Lennart Nilsson wrote:

What on earth does the following footnote mean? Are we back to
consciousness
where the "quantumbuck" stops?
/LN

Understanding Deutsch's Probability in a Deterministic Multiverse by
Hilary
Greaves

Footnote 16
The following objection is sometimes raised against the
decision-theoretic
approach: in an Everettian context, all outcomes of a decision are
realized,
and therefore it simply does not make sense to make choices, or to
reason
about how one should act. If that is correct, then while we may agree
that
probability can in principle be derived from rationality, this is of
no use
to the Everettian, since (it is claimed) the Everettian cannot make
sense of
rationality itself.
If this was correct, it would be a pressing 'incoherence problem' for
the
decision-theoretic approach. The objection, however, is simply
mistaken. The
mistake arises from an assumption that decisions must be modelled as
Everettian branching, with each possible outcome of the decision
realized on
some branch. This is not true, and it is not at all what is going on
in the
decision scenarios Deutsch and Wallace consider.
Rather, the agent is making a genuine choice between quantum games,
only one
of which will be realized (namely, the chosen game).

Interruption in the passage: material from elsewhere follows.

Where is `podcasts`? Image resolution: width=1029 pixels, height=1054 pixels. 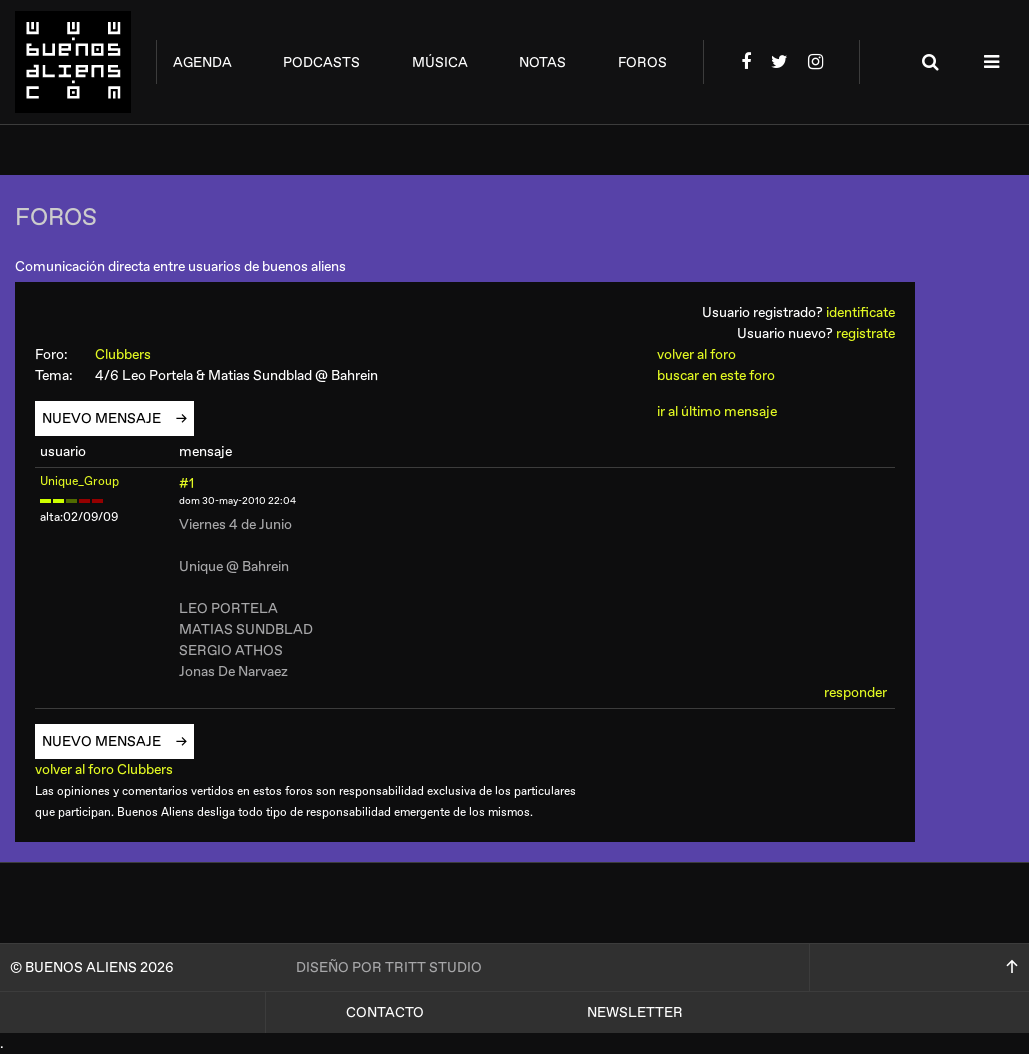 podcasts is located at coordinates (321, 62).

To be sure, each
game
consists of an array of branches, all of which will, if that game is
chosen,
be realized. But this does not mean that all games will be realized.
It is
no less coherent for an Everettian to have a preference ordering over
quantum games than it is for an agent in a state of classical
uncertainty to
have a preference ordering over classical lotteries.

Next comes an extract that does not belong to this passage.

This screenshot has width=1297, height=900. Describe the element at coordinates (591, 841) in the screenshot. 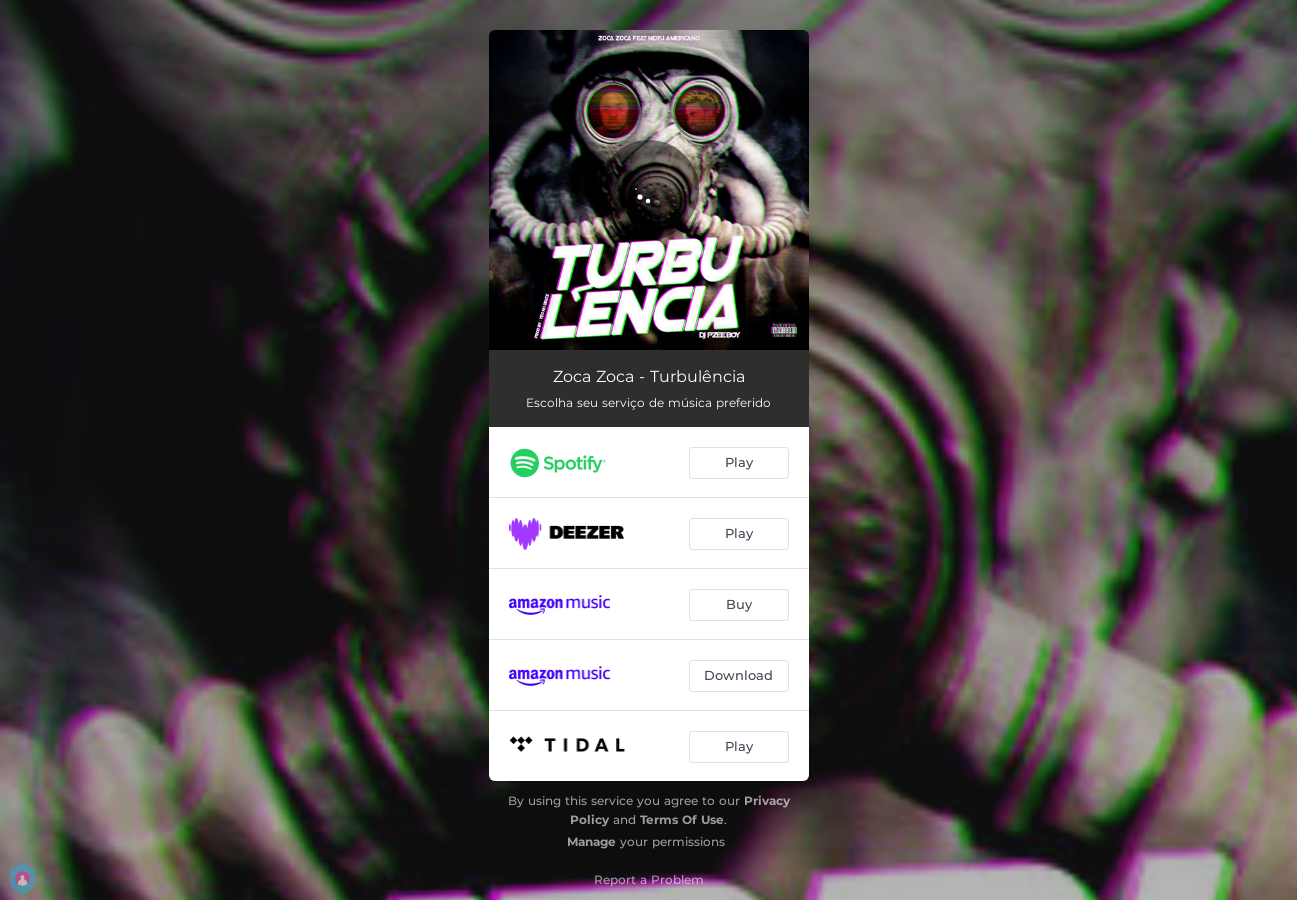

To me this looks like an attempt to hold onto rationality and meaning, which requires genuine choice. Modern man has been stripped of his/her rationality as a result of trying to hold onto rationalism in a closed system. But like I've said on my soapbox before, the multiverse doesn't solve this problem, it just makes it worse if anything. Actually, if we truly accept the conclusions of rationalism in a closed system, the multiverse doesn't make it worse; but it also doesn't help one iota, contrary to the hopes of its proponents.